## TASK GOAL
Please restate, word for word, each line from the one containing "jest, aby KNF" through the end of the entries below.

══ THE RECORDS ══

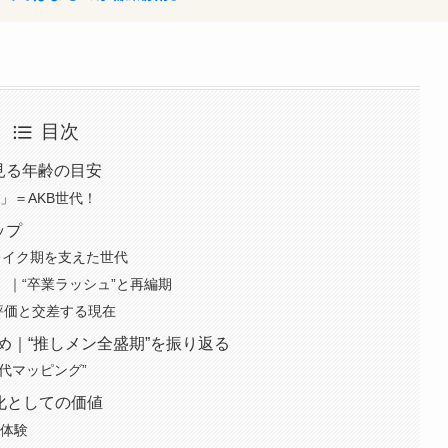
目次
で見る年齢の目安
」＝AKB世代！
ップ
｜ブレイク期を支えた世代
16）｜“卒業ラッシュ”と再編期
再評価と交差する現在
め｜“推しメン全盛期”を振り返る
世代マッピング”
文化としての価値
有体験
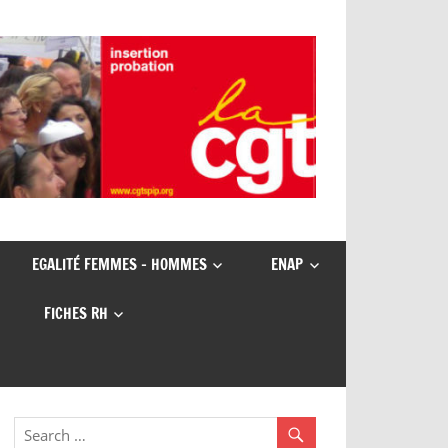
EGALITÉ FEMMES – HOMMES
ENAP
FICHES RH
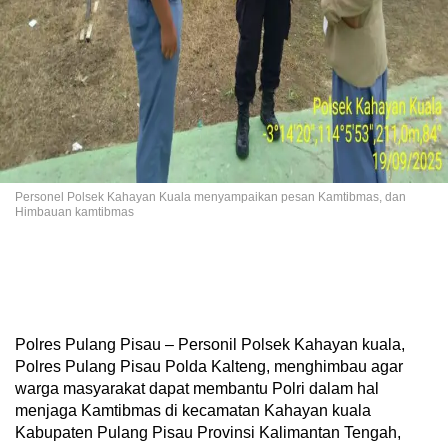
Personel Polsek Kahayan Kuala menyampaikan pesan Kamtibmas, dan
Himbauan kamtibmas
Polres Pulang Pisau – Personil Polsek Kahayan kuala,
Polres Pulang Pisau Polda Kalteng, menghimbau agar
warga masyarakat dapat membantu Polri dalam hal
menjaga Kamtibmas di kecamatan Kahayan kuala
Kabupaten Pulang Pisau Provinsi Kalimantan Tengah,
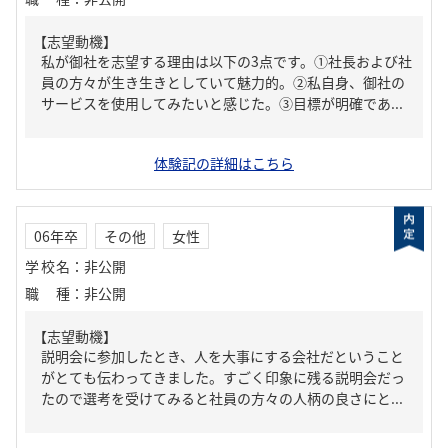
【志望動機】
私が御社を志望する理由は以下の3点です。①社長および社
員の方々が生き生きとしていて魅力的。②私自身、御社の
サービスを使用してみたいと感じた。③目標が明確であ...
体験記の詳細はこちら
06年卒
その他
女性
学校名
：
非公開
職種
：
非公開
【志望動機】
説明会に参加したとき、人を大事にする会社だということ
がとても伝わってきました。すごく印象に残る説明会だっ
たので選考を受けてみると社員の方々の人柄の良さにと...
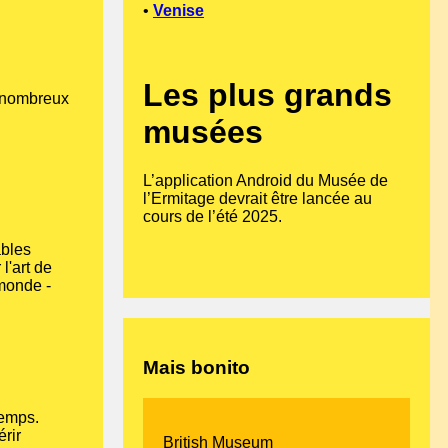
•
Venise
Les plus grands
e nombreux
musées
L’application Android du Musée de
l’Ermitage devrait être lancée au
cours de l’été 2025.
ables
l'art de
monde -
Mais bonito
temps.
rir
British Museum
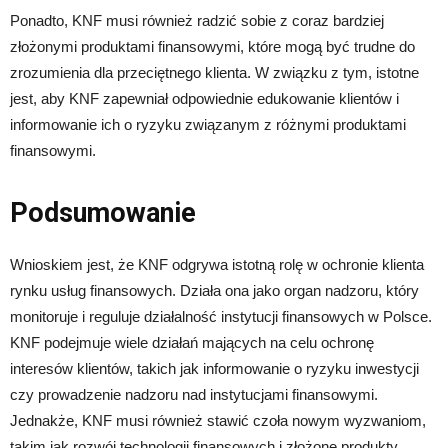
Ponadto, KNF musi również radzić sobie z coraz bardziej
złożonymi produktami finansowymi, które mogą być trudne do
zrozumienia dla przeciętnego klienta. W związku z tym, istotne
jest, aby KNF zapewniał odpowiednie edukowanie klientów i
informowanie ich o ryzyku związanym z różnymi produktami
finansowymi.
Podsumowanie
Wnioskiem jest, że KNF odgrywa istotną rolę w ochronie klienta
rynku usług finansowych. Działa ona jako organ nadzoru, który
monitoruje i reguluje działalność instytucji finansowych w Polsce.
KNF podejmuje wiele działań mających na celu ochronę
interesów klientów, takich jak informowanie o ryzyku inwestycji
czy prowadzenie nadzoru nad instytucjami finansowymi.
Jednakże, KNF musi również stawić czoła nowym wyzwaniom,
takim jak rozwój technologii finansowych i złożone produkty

═══

## YOUR SOLUTION
jest, aby KNF zapewniał odpowiednie edukowanie klientów i
informowanie ich o ryzyku związanym z różnymi produktami
finansowymi.
Podsumowanie
Wnioskiem jest, że KNF odgrywa istotną rolę w ochronie klienta
rynku usług finansowych. Działa ona jako organ nadzoru, który
monitoruje i reguluje działalność instytucji finansowych w Polsce.
KNF podejmuje wiele działań mających na celu ochronę
interesów klientów, takich jak informowanie o ryzyku inwestycji
czy prowadzenie nadzoru nad instytucjami finansowymi.
Jednakże, KNF musi również stawić czoła nowym wyzwaniom,
takim jak rozwój technologii finansowych i złożone produkty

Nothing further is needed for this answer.